→ **Task brief**
What the response needs is every record, repeated verbatim, and no images.

(Records to process)

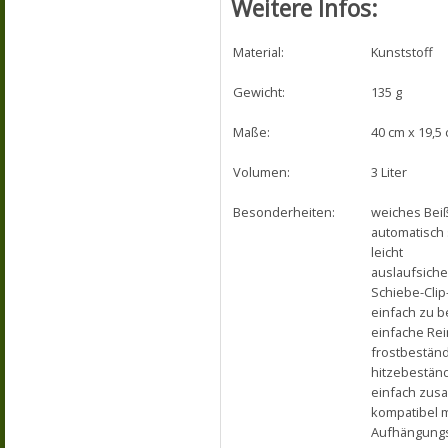
Weitere Infos:
Material:
Kunststoff
Gewicht:
135 g
Maße:
40 cm x 19,5 
Volumen:
3 Liter
Besonderheiten:
weiches Beiß
automatisch 
leicht
auslaufsiche
Schiebe-Clip
einfach zu b
einfache Re
frostbeständ
hitzebeständ
einfach zu
kompatibel m
Aufhängungs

(End Records to process)

→ **Completed task**
Weitere Infos:
Material:
Kunststoff
Gewicht:
135 g
Maße:
40 cm x 19,5 
Volumen:
3 Liter
Besonderheiten:
weiches Beiß
automatisch 
leicht
auslaufsiche
Schiebe-Clip
einfach zu b
einfache Re
frostbeständ
hitzebeständ
einfach zu
kompatibel m
Aufhängungs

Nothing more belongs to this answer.